— Exercise aim —
Copy the lines word for word. Begin at the line that contains "más fácil para" and end with the final line of the data.

— Records to process —
☆ ☆ ☆

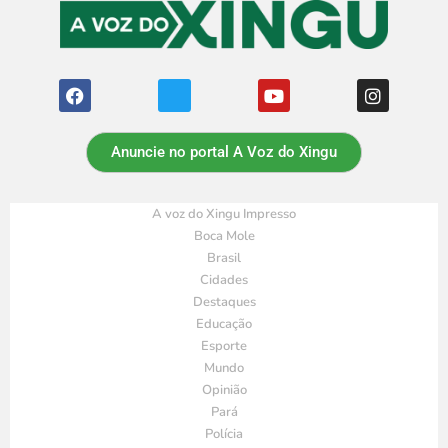
Anuncie no portal A Voz do Xingu
A voz do Xingu Impresso
Boca Mole
Brasil
Cidades
Destaques
Educação
Esporte
Mundo
Opinião
Pará
Polícia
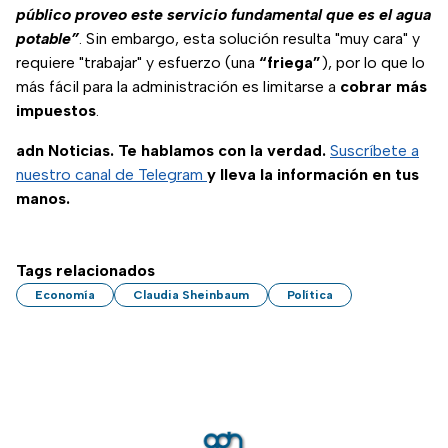
público proveo este servicio fundamental que es el agua
potable”
. Sin embargo, esta solución resulta "muy cara" y
requiere "trabajar" y esfuerzo (una
“friega”
), por lo que lo
más fácil para la administración es limitarse a
cobrar más
impuestos
.
adn Noticias. Te hablamos con la verdad.
Suscríbete a
nuestro canal de Telegram
y lleva la información en tus
manos.
Tags relacionados
Economía
Claudia Sheinbaum
Política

☆ ☆ ☆

— Task result —
más fácil para la administración es limitarse a
cobrar más
impuestos
.
adn Noticias. Te hablamos con la verdad.
Suscríbete a
nuestro canal de Telegram
y lleva la información en tus
manos.
Tags relacionados
Economía
Claudia Sheinbaum
Política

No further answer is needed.